I felt guilty when Mum was having her breakdown, because I had actually lost her as a mother and if it hadn’t have been for my aunt next door… I used to go and see her and she sort of brought me up I guess. You know I’d be nine or ten then, cooking tea for Dad who was milking.

Yes it did affect me, It did. I felt unloved. And it still affects me now since Dad has been gone, Mum, I think it is all coming back to her. She has never ever got over it. She is pushing me aside now. Again. I am going through the same feelings, in a way, that I did then. She doesn’t really want me. Yes, she is grabbing at my brother because she grabbed at him when he was little because she could cuddle him. She has said she used to spend her days in bed with him for comfort.

Mum and Dad I don’t think talked about it. Dad was a very very quiet man all his life and even at the end when he was sick and we would talk about all sorts of things, but never ever, he never wanted to talk about Sheryl. Too hard, put it away.

And you know, Mum said why did it hit us? It would be lovely to get Mum to try and do what I am doing now, to talk about it, to get it out but she won’t. No.

But it did change the family. The closeness that I had had with my Mum was gone and never came back the same way. Sheryl and I were very special sisters, we were very close. And when she was taken away to hospital I never had time to say goodbye. When I got married and that hit me then, she could have been my bridesmaid and should have been my bridesmaid. To be able to say good bye is so important.
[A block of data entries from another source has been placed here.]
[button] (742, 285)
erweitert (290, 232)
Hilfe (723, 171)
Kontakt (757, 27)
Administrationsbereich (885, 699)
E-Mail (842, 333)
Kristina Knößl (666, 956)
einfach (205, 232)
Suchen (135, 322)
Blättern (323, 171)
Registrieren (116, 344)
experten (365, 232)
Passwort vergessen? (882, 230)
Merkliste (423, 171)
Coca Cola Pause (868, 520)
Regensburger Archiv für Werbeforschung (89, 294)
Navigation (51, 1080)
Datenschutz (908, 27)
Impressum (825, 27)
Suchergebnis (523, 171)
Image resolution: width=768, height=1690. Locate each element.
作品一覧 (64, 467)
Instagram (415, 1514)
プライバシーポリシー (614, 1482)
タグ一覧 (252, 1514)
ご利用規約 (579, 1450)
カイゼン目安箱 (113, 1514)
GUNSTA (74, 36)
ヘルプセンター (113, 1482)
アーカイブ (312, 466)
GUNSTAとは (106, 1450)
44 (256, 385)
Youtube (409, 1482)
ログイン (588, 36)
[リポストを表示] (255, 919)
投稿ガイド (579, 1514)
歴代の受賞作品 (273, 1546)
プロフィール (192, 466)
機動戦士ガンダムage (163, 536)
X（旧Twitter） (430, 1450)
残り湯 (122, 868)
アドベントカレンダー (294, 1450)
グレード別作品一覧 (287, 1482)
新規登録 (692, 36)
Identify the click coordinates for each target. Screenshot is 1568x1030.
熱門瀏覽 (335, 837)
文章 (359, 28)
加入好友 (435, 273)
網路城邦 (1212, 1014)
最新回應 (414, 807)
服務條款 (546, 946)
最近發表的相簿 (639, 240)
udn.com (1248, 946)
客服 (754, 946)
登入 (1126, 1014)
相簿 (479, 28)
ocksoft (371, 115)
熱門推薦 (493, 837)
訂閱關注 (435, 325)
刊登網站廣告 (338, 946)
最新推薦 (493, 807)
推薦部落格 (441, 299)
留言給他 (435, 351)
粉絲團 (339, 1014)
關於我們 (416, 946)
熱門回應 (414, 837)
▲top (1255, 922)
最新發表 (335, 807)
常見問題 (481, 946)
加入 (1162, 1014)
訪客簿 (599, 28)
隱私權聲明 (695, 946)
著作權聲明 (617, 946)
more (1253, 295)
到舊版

And those are the effects. It is so strong and long lasting, yes, the effects that it has on the children

Parents who consider that they do not need to have their children vaccinated should read some of the sad cases and deaths related to the disease and consider how lucky they are to have the choice. Why leave your child unvaccinated when others have taken the precaution? To me this is being very irresponsible and selfish. There is no need for any of this heartache now due to the wonderful breakthrough of vaccination. What I am trying to get across is parents please please please do it, just do it, it is so important.”

This story has been edited from the transcript of a recorded interview and is posted with written consent for the story to be published on IMAC's website.